This is a world where people and props show up for no apparent reason other than to be a conduit for gags. Thus, a karaoke machine with no plot relevance whatever allows several cast members, individually and in groups, to indulge in intentionally amateurish but surprisingly enjoyable bouts of show tunes and oldies. It also lets two characters argue for no apparent reason about how to pronounce karaoke. See what I mean?
Some characters fill the same ad hoc role. John (John Pfaffe), a mostly irrelevant but charming customer, breezes in, complete with makeshift costumes, to do rapid-fire impersonations of classic lines and characters from popular movies, from Darth Vader and Princess Leia to Clint Eastwood and Jimmy Cagney. And you know what? He’s thoroughly entertaining!
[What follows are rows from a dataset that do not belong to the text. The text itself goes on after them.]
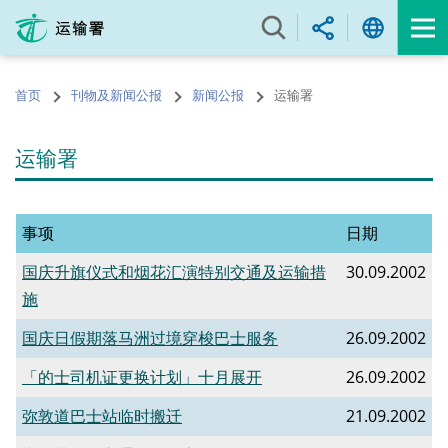
跳
至
内
容
首页
刊物及新闻公报
新闻公报
运输署
的
开
始
运输署
事项
日期
国庆升旗仪式和烟花汇演特别交通及运输措
30.09.2002
施
国庆日假期落马洲过境穿梭巴士服务
26.09.2002
「的士司机证更换计划」十月展开
26.09.2002
弥敦道巴士站临时搬迁
21.09.2002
So is Kate, perfectly overplayed by Marie Tjernlund, flaunting a garishly “stylish” costume and all the haughty superiority of Miss Piggy, sniping in turns at her hapless rivals, vegan baker Jeri (Susan Mayeno) and cafe owner Bert (Jack House).
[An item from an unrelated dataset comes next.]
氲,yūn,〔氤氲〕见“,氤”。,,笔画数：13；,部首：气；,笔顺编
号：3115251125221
Rounding out the coffeehouse regulars are Bert’s wife Linda (Aya Hashigughi) and daughter Anna (Chevi Chung), and the highly irregular Sharry O’Hare as a delightfully inept employee who’d rather be working at Bluebeard, another local reference that is trotted out enough times to make you wonder if they paid for product placement.
Although there is no costumer listed, costumes were very solid, adding to both the humor and character identity. Pay particular attention to the shoes, some of which are simply wonderful.
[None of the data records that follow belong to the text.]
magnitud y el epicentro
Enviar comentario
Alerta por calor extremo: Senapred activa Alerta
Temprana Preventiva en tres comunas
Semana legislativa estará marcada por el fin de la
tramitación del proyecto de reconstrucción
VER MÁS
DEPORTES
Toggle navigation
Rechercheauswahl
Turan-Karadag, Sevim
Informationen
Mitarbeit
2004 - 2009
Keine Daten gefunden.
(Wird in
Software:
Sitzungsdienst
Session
Changes in lighting (by Ali Criss) are used to direct our focus on this simple but effective set (by director Randy Clark), and included the unusual use of a gobo “window light,” instead of the more traditional blue lights, to allow safe scene changes. Sound design was by Joe Kelly with original music by Allan J. Loucks. Though I don’t usually mention the set painter, this time it’s worth a nod. Take a long, close look at the superb fake wooden floor painted by Jen Ankrum.
For whatever reason, this tossed together collection of random silliness actually works, and along with some delightful characters, creates a funny and worthwhile night of featherweight theatre.